As a current Miranda NG user, on one hand they like to push their protocols to the front, but on the other they do not vet the list at all and the DeltaChat plugin, for example, is entirely unuseable and the wiki page instructions tell you to do something which, turning to the message board, you’ll find out isn’t implemented yet! So, listing a bunch of protocols that may-or-may-not be ready, even by trusted devlopers who do otherwise good work isn’t a perfect solution, either.
Okay, but who’s going to build and maintain this and clean up the spam and review bombs?
I should have been more clear in the original post, but the OBS Studio forums has a plugins section which is roughly what we’d be going for. But I would add a pinned item to list/categorize everything and link to the thread for each plugin. That pinned post would be what would be replacing pidgin.im/plugins.
Yeah, that’s the kicker. You need someone to manage the community. Then again, if you have something like the OBS forums, who is gonna moderate that? Are you personally maintaining that pinned posts list? Vetting who can sign up and post plugins to start with? Maybe something like the ModTheSims queue system would work… but then who vets the queue? Is maintaining a list by hand better than getting a forum software or CMS that would just allow thread tagging?

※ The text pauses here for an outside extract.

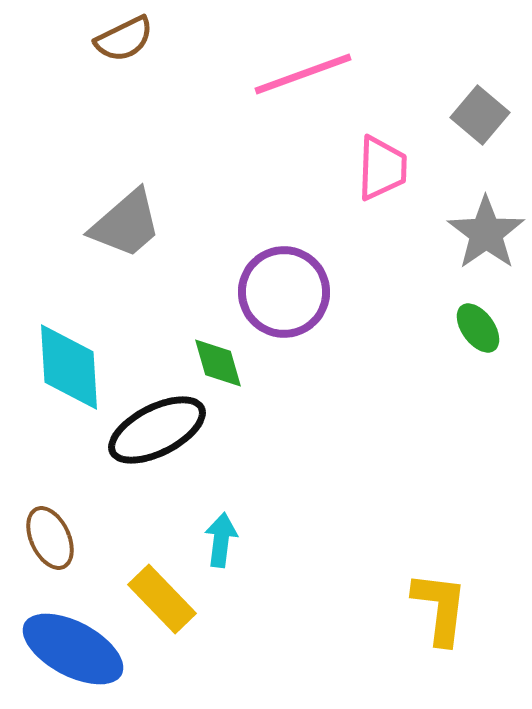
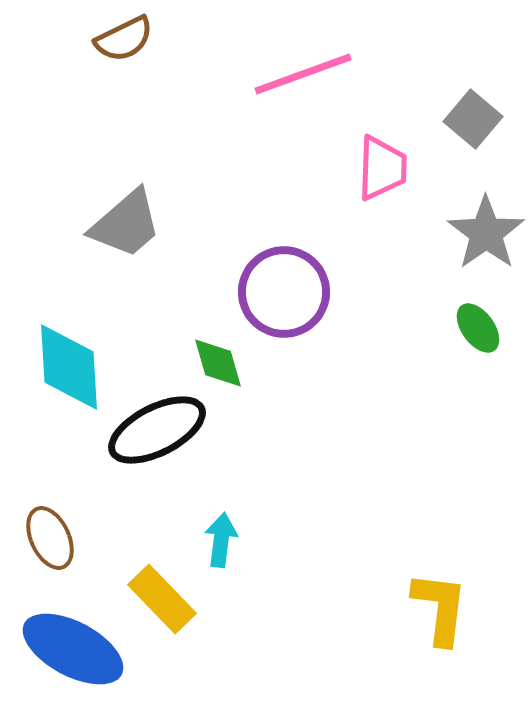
gray square: moved 7 px left, 4 px down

It sounds like maybe you have something in mind that isn’t fully explained here and I think knowing how you envision the whole process would answer a lot of questions and address a lot of concerns. At the end of the day, I think most people will put up with whatever you end up doing since the space for multiprotocol messenger clients is very small. Miranda NG is the only other one I know of that supports community or third party plugins at all. Trillian and All-In-One messenger rely on the devs making it compatible with the platform. I can’t think of any other options at all off the top of my head.

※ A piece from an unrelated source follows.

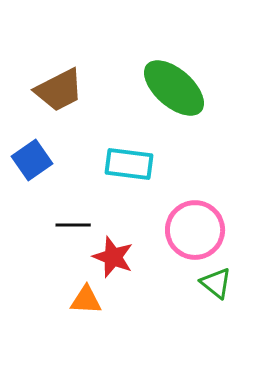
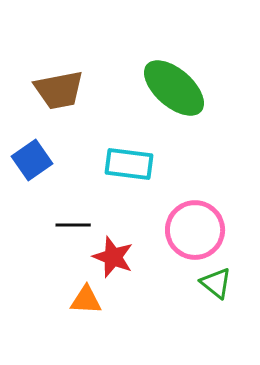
brown trapezoid: rotated 16 degrees clockwise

This was the point of making it a wiki page in the Plugins category of this forum which I already have to moderate. By making it a wiki page, we can allow others to update it. Discourse keeps a page history and makes the edits visible which simplifies things.

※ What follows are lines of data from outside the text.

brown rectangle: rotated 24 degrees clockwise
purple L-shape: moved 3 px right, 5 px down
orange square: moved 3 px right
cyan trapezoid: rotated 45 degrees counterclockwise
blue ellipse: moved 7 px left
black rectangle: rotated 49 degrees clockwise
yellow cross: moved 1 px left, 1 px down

Here is a first attempt at recreate the list for purple3/pidgin3 plugins. Of course there’s still a lot of improvement to be done here, but this is roughly what I’ve been proposing.
Also we’ll need to bring in the existing pidgin2/purple2 list, but that’s a task for another time.
It might be helpful for the layperson when they come to the page to explain the difference between Gaim, Purple and Pidgin plugins on the page. Or, at the very least, explain Purple plugins vs Gaim and Pidgin plugins. The user hopefully will know if they are using Gaim or Pidgin, but might not understand what a ‘Purple’ plugin is and assume that Gaim/Pidgin/Purple are wholly exclusive when (unless I missed something) that wouldn’t really be the case.